▸ **Activity**
Copy out each line of the material that includes the word "immersive".

--- START ---

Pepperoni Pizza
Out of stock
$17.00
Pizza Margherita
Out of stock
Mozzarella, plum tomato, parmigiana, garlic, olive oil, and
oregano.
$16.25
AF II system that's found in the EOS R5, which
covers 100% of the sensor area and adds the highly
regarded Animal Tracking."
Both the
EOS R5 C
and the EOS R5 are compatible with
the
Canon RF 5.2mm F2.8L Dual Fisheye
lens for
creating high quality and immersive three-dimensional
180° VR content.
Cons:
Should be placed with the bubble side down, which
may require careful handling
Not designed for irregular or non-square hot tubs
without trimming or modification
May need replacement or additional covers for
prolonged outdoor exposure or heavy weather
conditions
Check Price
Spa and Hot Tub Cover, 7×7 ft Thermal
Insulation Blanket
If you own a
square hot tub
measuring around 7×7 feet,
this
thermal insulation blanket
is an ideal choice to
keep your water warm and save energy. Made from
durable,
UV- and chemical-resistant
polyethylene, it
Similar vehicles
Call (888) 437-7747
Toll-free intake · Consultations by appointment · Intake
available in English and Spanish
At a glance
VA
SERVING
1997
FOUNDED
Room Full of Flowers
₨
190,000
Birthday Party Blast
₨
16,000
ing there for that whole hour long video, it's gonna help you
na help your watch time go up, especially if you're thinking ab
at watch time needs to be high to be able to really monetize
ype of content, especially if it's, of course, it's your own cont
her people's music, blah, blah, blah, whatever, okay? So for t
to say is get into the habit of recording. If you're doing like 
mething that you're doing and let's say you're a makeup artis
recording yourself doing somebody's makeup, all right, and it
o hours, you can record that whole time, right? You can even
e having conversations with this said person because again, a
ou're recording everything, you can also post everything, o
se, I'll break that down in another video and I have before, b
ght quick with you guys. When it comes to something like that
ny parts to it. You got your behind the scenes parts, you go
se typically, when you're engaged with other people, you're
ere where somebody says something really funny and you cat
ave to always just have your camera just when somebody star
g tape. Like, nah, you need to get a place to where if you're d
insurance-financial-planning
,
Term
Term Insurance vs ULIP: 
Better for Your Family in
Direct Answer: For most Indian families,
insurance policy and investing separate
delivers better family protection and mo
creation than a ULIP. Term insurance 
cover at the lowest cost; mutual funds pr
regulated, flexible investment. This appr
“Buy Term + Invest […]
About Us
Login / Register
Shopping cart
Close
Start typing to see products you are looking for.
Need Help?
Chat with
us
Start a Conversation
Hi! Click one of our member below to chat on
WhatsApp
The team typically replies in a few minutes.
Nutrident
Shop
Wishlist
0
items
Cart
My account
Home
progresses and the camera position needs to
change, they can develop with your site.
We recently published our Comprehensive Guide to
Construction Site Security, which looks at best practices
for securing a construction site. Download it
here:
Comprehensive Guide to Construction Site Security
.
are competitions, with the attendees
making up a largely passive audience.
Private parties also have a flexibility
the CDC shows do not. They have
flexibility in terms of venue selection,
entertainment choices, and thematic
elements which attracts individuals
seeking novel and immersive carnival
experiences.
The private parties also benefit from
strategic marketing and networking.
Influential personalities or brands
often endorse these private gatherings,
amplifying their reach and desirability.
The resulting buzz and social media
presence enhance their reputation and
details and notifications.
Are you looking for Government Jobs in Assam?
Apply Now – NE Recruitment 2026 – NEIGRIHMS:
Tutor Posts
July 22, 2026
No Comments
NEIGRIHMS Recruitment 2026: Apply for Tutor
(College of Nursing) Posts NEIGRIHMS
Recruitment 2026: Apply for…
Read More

--- END ---

▸ **Task response**
creating high quality and immersive three-dimensional
seeking novel and immersive carnival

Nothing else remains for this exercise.